-- Opening Marker --

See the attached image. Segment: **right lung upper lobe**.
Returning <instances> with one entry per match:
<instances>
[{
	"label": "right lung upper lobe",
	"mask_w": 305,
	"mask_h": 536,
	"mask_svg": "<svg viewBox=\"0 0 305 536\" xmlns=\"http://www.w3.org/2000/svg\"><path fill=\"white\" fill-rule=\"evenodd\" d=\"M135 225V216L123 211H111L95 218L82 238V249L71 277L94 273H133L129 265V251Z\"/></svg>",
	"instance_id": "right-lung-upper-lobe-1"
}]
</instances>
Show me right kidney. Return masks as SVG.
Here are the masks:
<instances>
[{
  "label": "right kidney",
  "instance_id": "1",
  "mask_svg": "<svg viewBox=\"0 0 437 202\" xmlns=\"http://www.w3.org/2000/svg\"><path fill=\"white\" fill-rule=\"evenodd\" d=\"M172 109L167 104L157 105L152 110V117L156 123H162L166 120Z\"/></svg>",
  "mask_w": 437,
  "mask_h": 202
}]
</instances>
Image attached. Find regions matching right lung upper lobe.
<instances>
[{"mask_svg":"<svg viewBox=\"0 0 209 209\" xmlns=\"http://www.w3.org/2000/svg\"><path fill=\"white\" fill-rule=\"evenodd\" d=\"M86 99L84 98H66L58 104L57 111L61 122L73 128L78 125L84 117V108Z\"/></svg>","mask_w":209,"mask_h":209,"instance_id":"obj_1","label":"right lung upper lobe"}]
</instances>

-- Closing Marker --

*WHAT YOU SHOULD DO*
All lines from the one that contains "Image attached. Find" through the end of the listing above should be copied exactly, with nothing else.

*ANSWER BOX*
Image attached. Find regions matching right lung upper lobe.
<instances>
[{"mask_svg":"<svg viewBox=\"0 0 209 209\" xmlns=\"http://www.w3.org/2000/svg\"><path fill=\"white\" fill-rule=\"evenodd\" d=\"M86 99L84 98H66L58 104L57 111L61 122L73 128L78 125L84 117V108Z\"/></svg>","mask_w":209,"mask_h":209,"instance_id":"obj_1","label":"right lung upper lobe"}]
</instances>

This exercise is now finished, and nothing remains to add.